Short Stack chronology
| Stack Is the New Black (2009) | This Is Bat Country (2010) | Art Vandelay (2013) |

Singles from This Is Bat Country
- "Sweet December" Released: 11 December 2009; "Planets" Released: 24 September 2010; "We Dance to a Different Disco, Honey" Released: 24 October 2010; "Heartbreak Made Me a Killer" Released: 25 March 2011;

= This Is Bat Country =

This Is Bat Country is the second official studio album by Australian pop punk band Short Stack, released through Sunday Morning Records on 12 November 2010. The band claims that the sound of their new music (which is a more rock sound) is not a change, but merely a progression from a more pop sound.

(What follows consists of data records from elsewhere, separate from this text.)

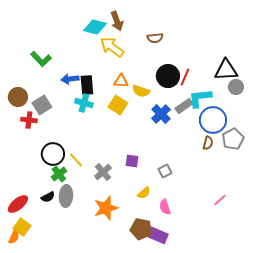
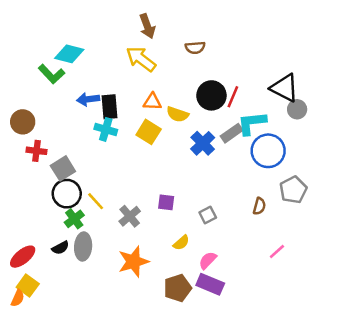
cyan diamond: (95, 27) -> (69, 54), moved
black triangle: (226, 70) -> (284, 88), turned 30
gray square: (42, 105) -> (63, 168), moved
gray pentagon: (233, 139) -> (293, 190), moved
brown semicircle: (208, 143) -> (259, 206), moved
pink semicircle: (165, 207) -> (208, 260), turned 63
brown pentagon: (141, 229) -> (177, 288), turned -30
purple rectangle: (157, 235) -> (210, 284), moved

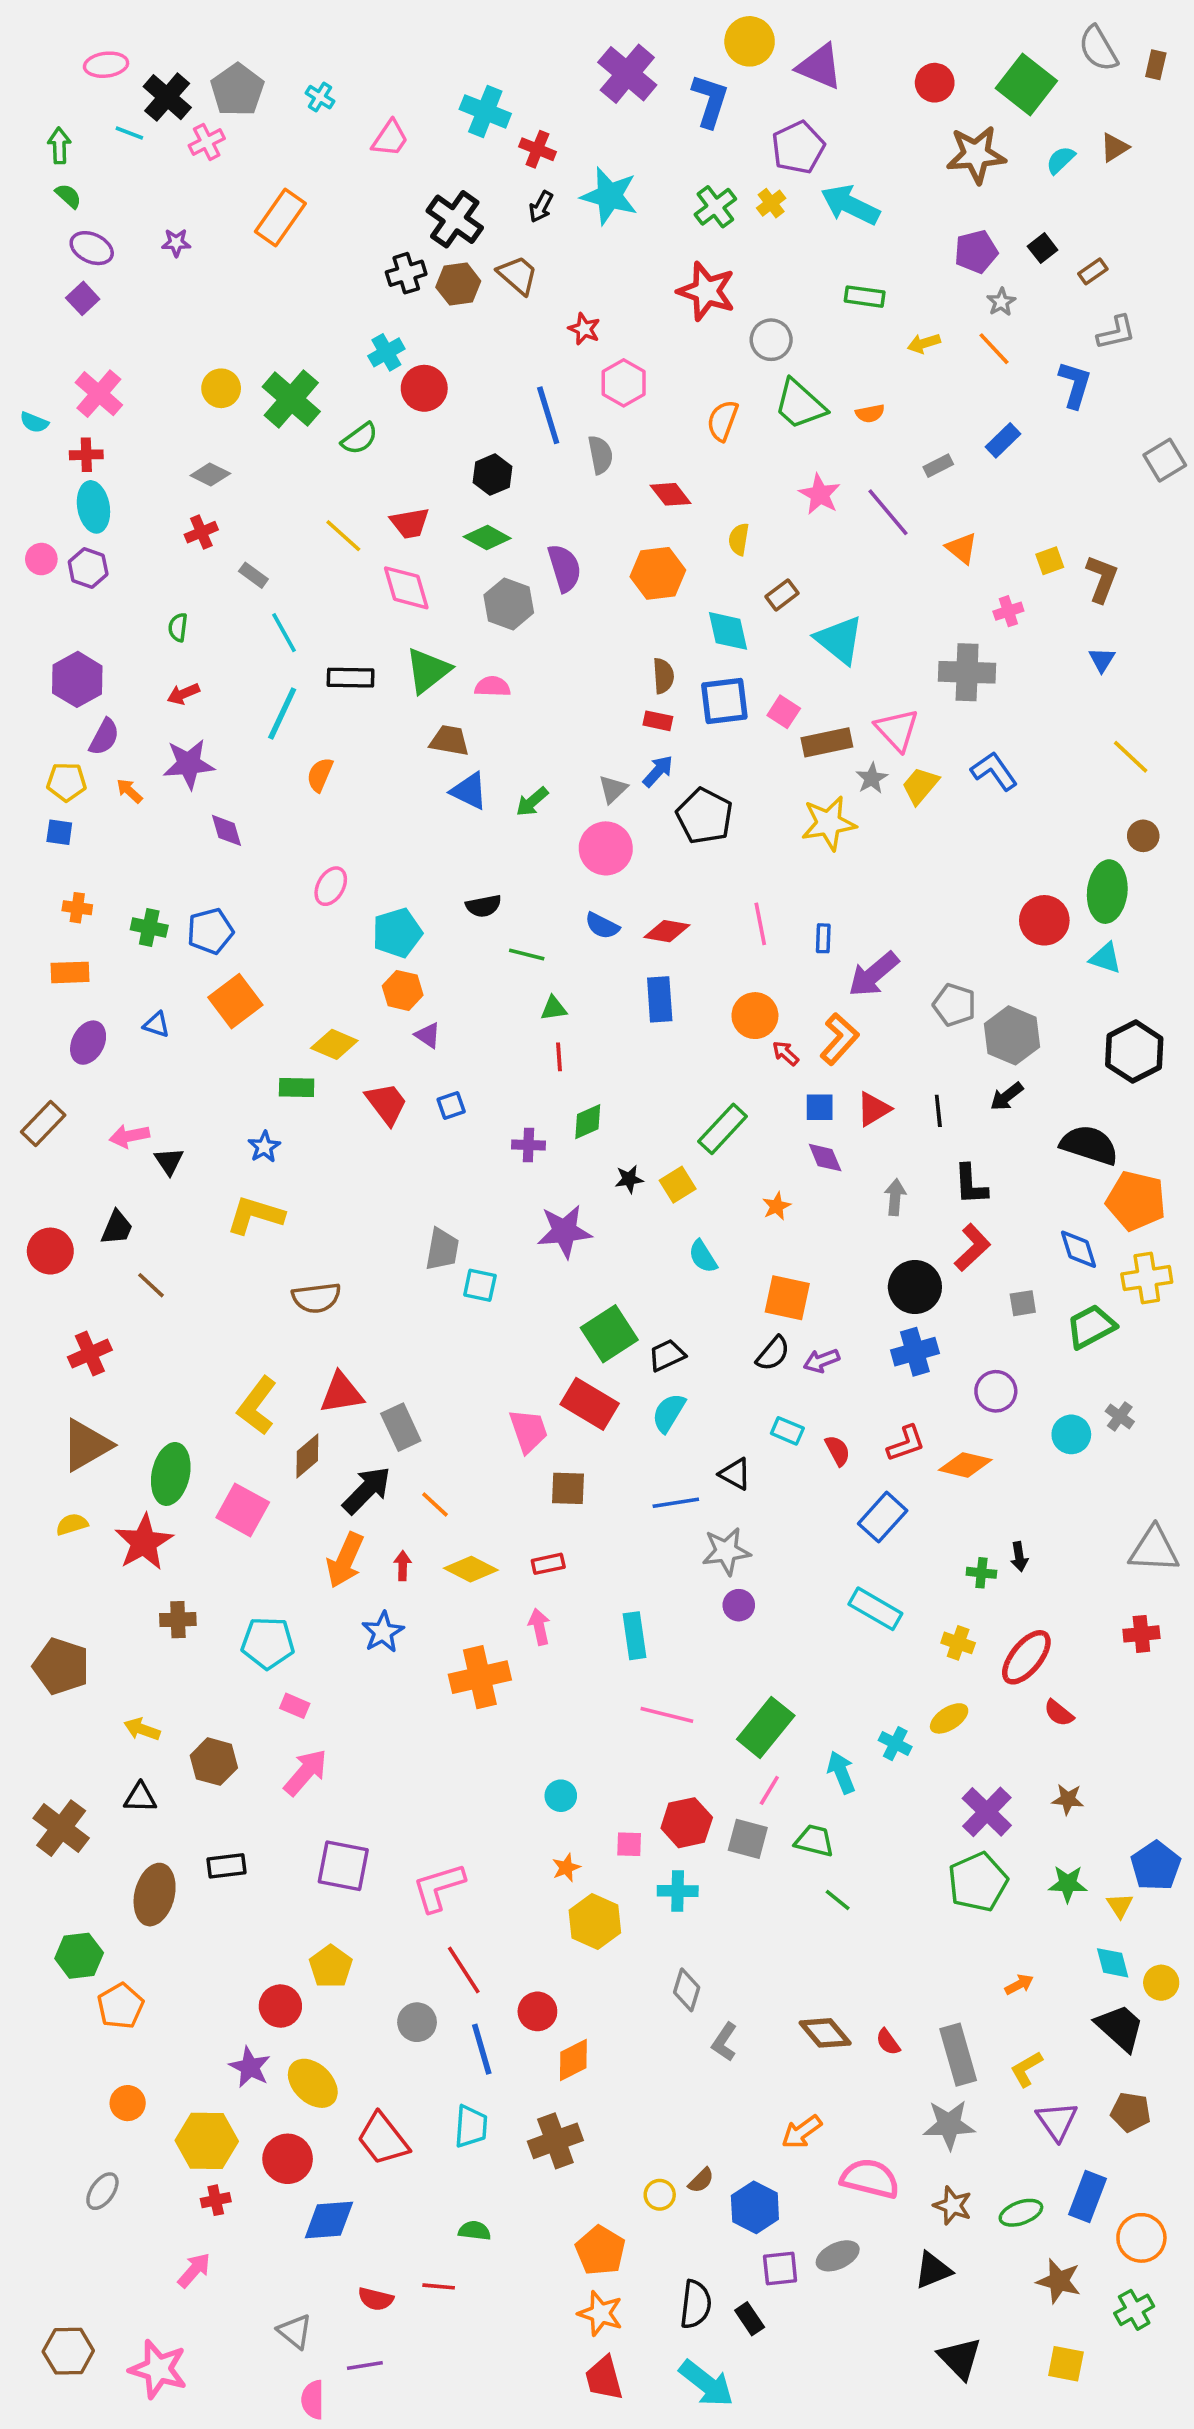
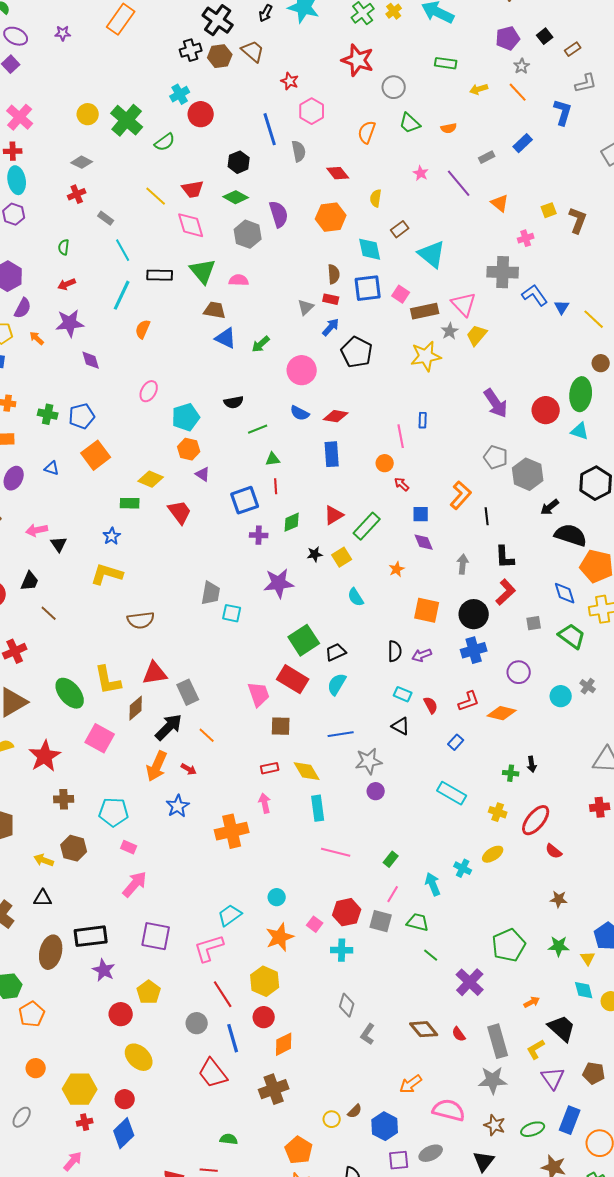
green trapezoid: (800, 404) -> (410, 123), size x0.7
pink star: (820, 494) -> (421, 173), size x0.7
blue triangle: (1102, 660) -> (562, 307), moved
green triangle: (428, 670) -> (203, 271), turned -32
blue L-shape: (994, 771) -> (535, 295), moved
gray triangle: (613, 789) -> (306, 307), moved
pink line: (760, 924) -> (401, 436), moved
green line: (527, 954) -> (258, 429), turned -36
purple arrow: (874, 974) -> (496, 403), moved, turned -84
orange circle: (755, 1016) -> (385, 463), size x0.7
orange L-shape: (839, 1039) -> (461, 495), moved
black arrow: (1007, 1096) -> (550, 507), moved
blue square: (451, 1105) -> (245, 500), moved, size x1.8
red triangle: (874, 1109) -> (334, 515), moved
orange square: (787, 1298) -> (427, 610), moved
green trapezoid: (1091, 1327) -> (572, 636), turned 64
black semicircle: (773, 1354) -> (395, 651), turned -40
yellow L-shape: (257, 1406) -> (108, 680), turned -48
green ellipse: (171, 1474) -> (70, 693), moved, turned -52
black triangle: (735, 1474) -> (401, 726), moved
blue rectangle: (883, 1517) -> (456, 742), size x0.6
red arrow: (403, 1566) -> (189, 769), turned 119
yellow diamond: (471, 1569) -> (307, 771), moved, turned 32
green rectangle: (766, 1727) -> (391, 859), size x0.5
brown hexagon: (214, 1762) -> (74, 848), moved
purple cross: (987, 1812) -> (470, 982), moved
pink square: (629, 1844) -> (315, 924), turned 35
black rectangle: (226, 1866) -> (91, 936), size x1.5
orange star: (566, 1868) -> (280, 937), size x1.8
yellow hexagon: (595, 1922) -> (265, 981), moved
black trapezoid: (1120, 2028) -> (562, 1028), moved
purple star: (250, 2067) -> (104, 970), moved
cyan trapezoid: (471, 2126) -> (230, 915), moved, turned -130
red trapezoid: (383, 2139) -> (213, 1073), moved
red circle: (288, 2159) -> (125, 1099), size x0.7
blue diamond: (329, 2220) -> (124, 1133), moved, turned -40
black triangle: (933, 2270) -> (484, 1161), turned -30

The album peaked at number 6 on the ARIA charts and was certified gold.

Professional ratings
Review scores
| Source | Rating |
| Allmusic |  |
| The Border Mail |  |
| The Music Network | (favorable) |

==Track listing==

| No. | Title | Length |
|---|---|---|
| 1. | "Bat Country" | 4:49 |
| 2. | "The Cross" | 0:34 |
| 3. | "Planets" | 3:31 |
| 4. | "Are You Afraid of the Dark" | 4:18 |
| 5. | "Werewolves" (Previously released titled "Darling, I'll Be Your Werewolf") | 4:02 |
| 6. | "The Cannons" | 0:16 |
| 7. | "We Dance to a Different Disco, Honey" | 3:21 |
| 8. | "The Mercury" | 1:04 |
| 9. | "Heartbreak Made Me a Killer" | 3:43 |
| 10. | "Wendy" | 3:55 |
| 11. | "Sweet December" | 3:54 |
| 12. | "Ruby Red" | 3:57 |
| 13. | "The Thunder" | 0:22 |
| 14. | "Jack the Ripper" | 3:02 |
| 15. | "Sweet Emergency" | 1:09 |
| 16. | "Die Young Stay Pretty" (Additional lyrics by Shaun Jennings) | 3:28 |
| 17. | "Nothing at All" | 5:14 |
| 18. | "Are You Afraid of the Dark" (Bradie Remix; iTunes edition) | 4:00 |

==Charts==
===Weekly charts===

| Chart (2010/11) | Peak position |
|---|---|
| Australian Albums (ARIA) | 6 |

===Year-end charts===

| Chart (2010) | Position |
|---|---|
| Australia Albums Chart | 88 |
| Australian Artists Albums Chart | 23 |

==Certification==

| Region | Certification | Certified units/sales |
| Australia (ARIA) | Gold | 35,000^{^} |
^{^} Shipments figures based on certification alone.